When a line in the entries contains the word "Video", copy that line in full.

*** Data supplied

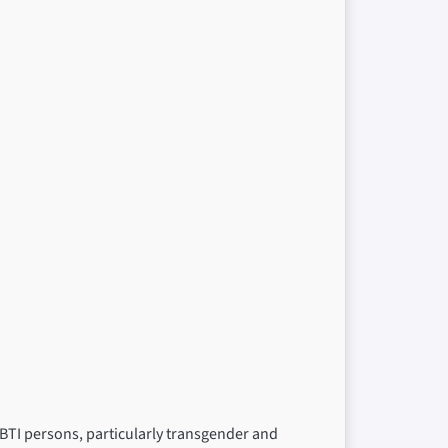
BTI persons, particularly transgender and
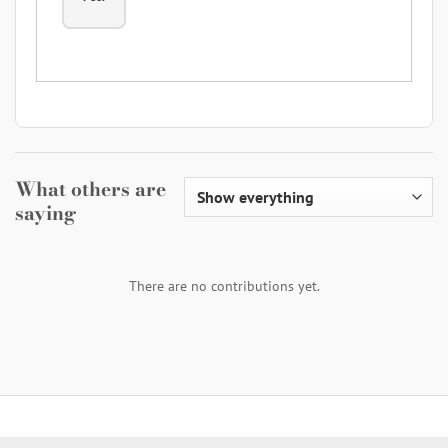
What others are
saying
There are no contributions yet.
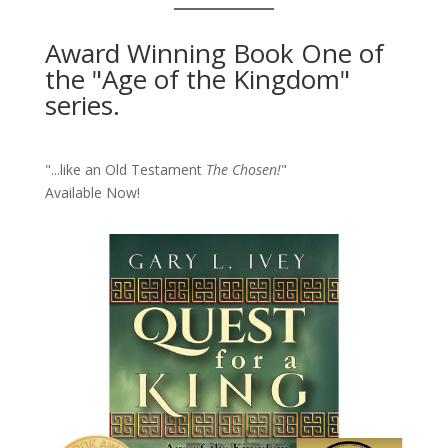
Award Winning Book One of
the "Age of the Kingdom"
series.
"...like an Old Testament
The Chosen!
"
Available Now!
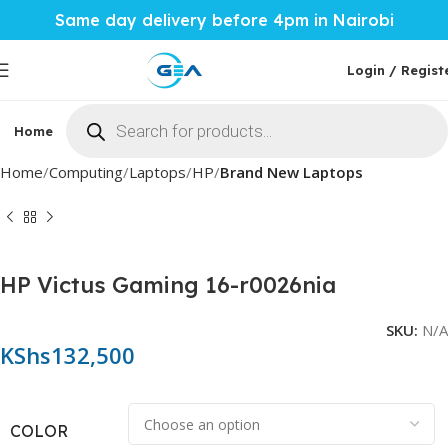
Same day delivery before 4pm in Nairobi
Login / Regist
Home
Phones & Tablets
Mobile Accessories
Computi
Home
Computing
Laptops
HP
Brand New Laptops
HP Victus Gaming 16-r0026nia
SKU:
N/A
KShs
132,500
COLOR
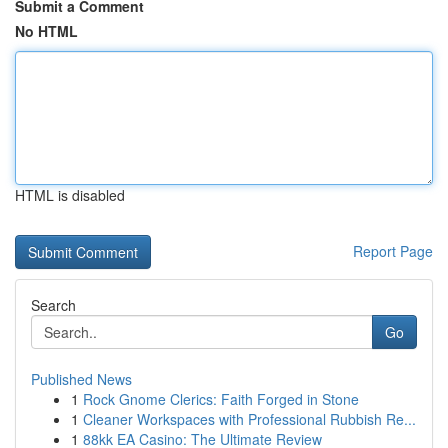
Submit a Comment
No HTML
HTML is disabled
Report Page
Search
Go
Published News
1
Rock Gnome Clerics: Faith Forged in Stone
1
Cleaner Workspaces with Professional Rubbish Re...
1
88kk EA Casino: The Ultimate Review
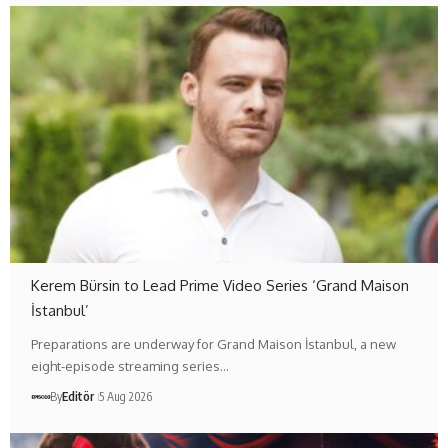
Kerem Bürsin to Lead Prime Video Series ‘Grand Maison
İstanbul’
Preparations are underway for Grand Maison İstanbul, a new
eight-episode streaming series…
By
Editör
5 Aug 2026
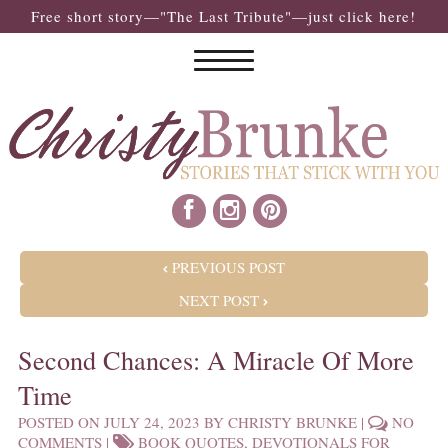
Free short story—"The Last Tribute"—just click here!
POST NAVIGATION
PREVIOUS POST
NEXT POST
Second Chances: A Miracle Of More
Time
POSTED ON
JULY 24, 2023
BY
CHRISTY BRUNKE
|
NO
COMMENTS
|
BOOK QUOTES
,
DEVOTIONALS FOR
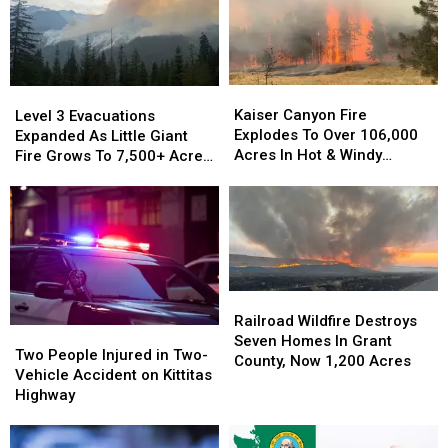
Tax
2026?
Refunds
in
Fiscal
Year
Kaiser
Kaiser
Level
Level
2026?
Canyon
Canyon
3
3
Kaiser Canyon Fire
Level 3 Evacuations
Fire
Fire
Evacuations
Evacuations
Explodes To Over 106,000
Expanded As Little Giant
Explodes
Explodes
Expanded
Expanded
Acres In Hot & Windy
Fire Grows To 7,500+ Acres
To
To
As
As
Weather
Near Lake Wenatchee
Over
Over
Little
Little
106,000
106,000
Giant
Giant
Acres
Acres
Fire
Fire
In
In
Grows
Grows
Hot
Hot
To
To
&
&
7,500+
7,500+
Railroad
Railroad
Windy
Windy
Acres
Acres
Wildfire
Wildfire
Railroad Wildfire Destroys
Weather
Weather
Two
Two
Near
Near
Destroys
Destroys
Seven Homes In Grant
People
People
Lake
Lake
Two People Injured in Two-
Seven
Seven
County, Now 1,200 Acres
Injured
Injured
Wenatchee
Wenatchee
Vehicle Accident on Kittitas
Homes
Homes
in
in
Highway
In
In
Two-
Two-
Grant
Grant
Vehicle
Vehicle
County,
County,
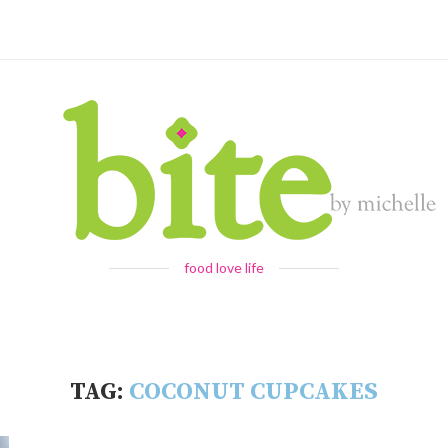
food love life
TAG:
COCONUT CUPCAKES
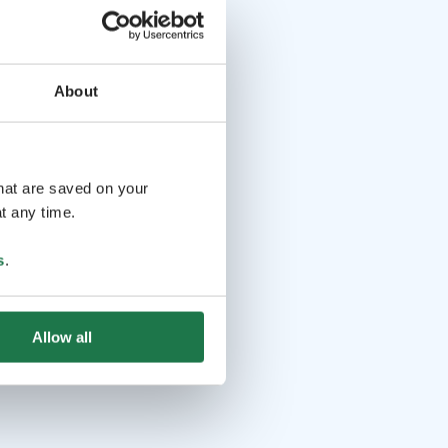
About
that are saved on your
t any time.
s
.
Allow all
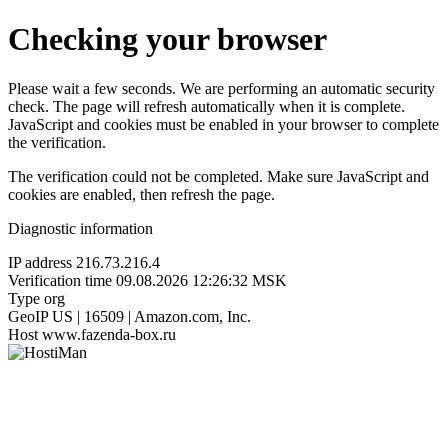
Checking your browser
Please wait a few seconds. We are performing an automatic security
check. The page will refresh automatically when it is complete.
JavaScript and cookies must be enabled in your browser to complete
the verification.
The verification could not be completed. Make sure JavaScript and
cookies are enabled, then refresh the page.
Diagnostic information
IP address
216.73.216.4
Verification time
09.08.2026 12:26:32 MSK
Type
org
GeoIP
US | 16509 | Amazon.com, Inc.
Host
www.fazenda-box.ru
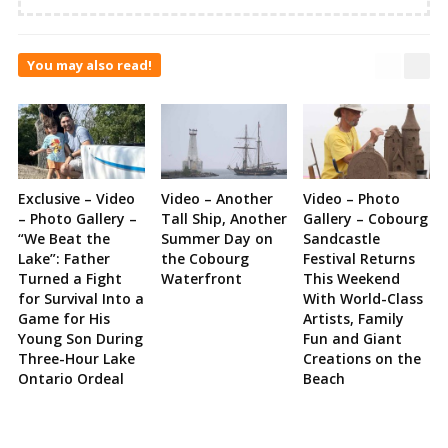
You may also read!
Exclusive – Video
Video – Another
Video – Photo
– Photo Gallery –
Tall Ship, Another
Gallery – Cobourg
“We Beat the
Summer Day on
Sandcastle
Lake”: Father
the Cobourg
Festival Returns
Turned a Fight
Waterfront
This Weekend
for Survival Into a
With World-Class
Game for His
Artists, Family
Young Son During
Fun and Giant
Three-Hour Lake
Creations on the
Ontario Ordeal
Beach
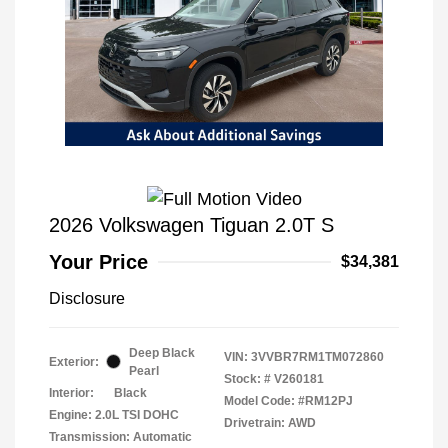
2026 Volkswagen Tiguan 2.0T S
Your Price
$34,381
Disclosure
Deep Black
VIN:
3VVBR7RM1TM072860
Exterior:
Pearl
Stock: #
V260181
Interior:
Black
Model Code: #RM12PJ
Engine: 2.0L TSI DOHC
Drivetrain: AWD
Transmission: Automatic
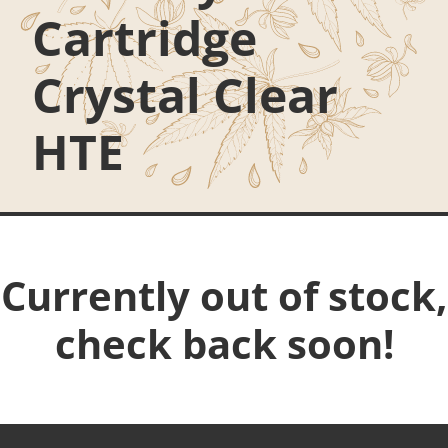
Cartridge
Crystal Clear
HTE
Currently out of stock,
check back soon!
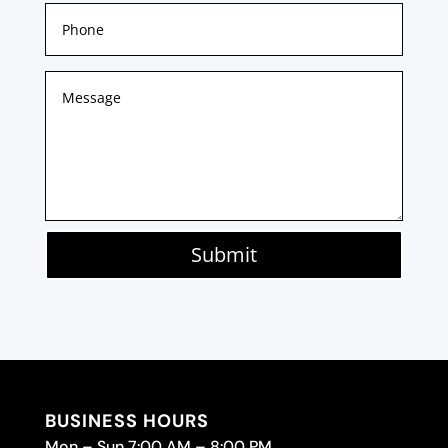
Submit
BUSINESS HOURS
Mon – Sun 7:00 AM – 8:00 PM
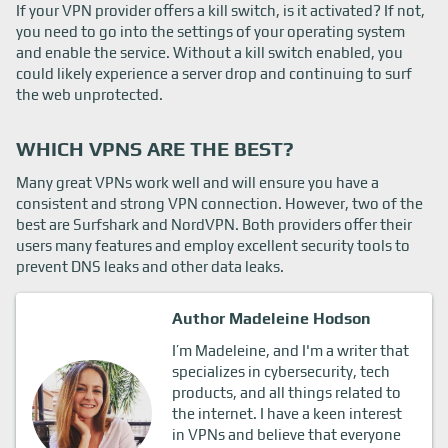
If your VPN provider offers a kill switch, is it activated? If not,
you need to go into the settings of your operating system
and enable the service. Without a kill switch enabled, you
could likely experience a server drop and continuing to surf
the web unprotected.
WHICH VPNS ARE THE BEST?
Many great VPNs work well and will ensure you have a
consistent and strong VPN connection. However, two of the
best are Surfshark and NordVPN. Both providers offer their
users many features and employ excellent security tools to
prevent DNS leaks and other data leaks.
Author Madeleine Hodson
I’m Madeleine, and I'm a writer that
specializes in cybersecurity, tech
products, and all things related to
the internet. I have a keen interest
in VPNs and believe that everyone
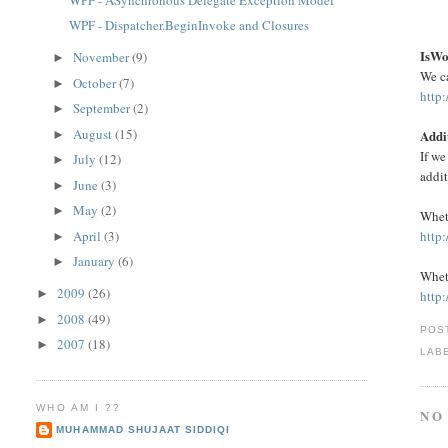
IsWo
November
(9)
►
We c
October
(7)
►
http
September
(2)
►
August
(15)
Addi
►
If we
July
(12)
►
addi
June
(3)
►
May
(2)
►
Wheth
April
(3)
http
►
January
(6)
►
Wheth
2009
(26)
►
http
2008
(49)
►
POS
2007
(18)
►
LAB
WHO AM I ??
NO
MUHAMMAD SHUJAAT SIDDIQI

******

■ Written response
Kerem Bürsin to Lead Prime Video Series ‘Grand Maison
Exclusive – Video
Video – Another
Video – Photo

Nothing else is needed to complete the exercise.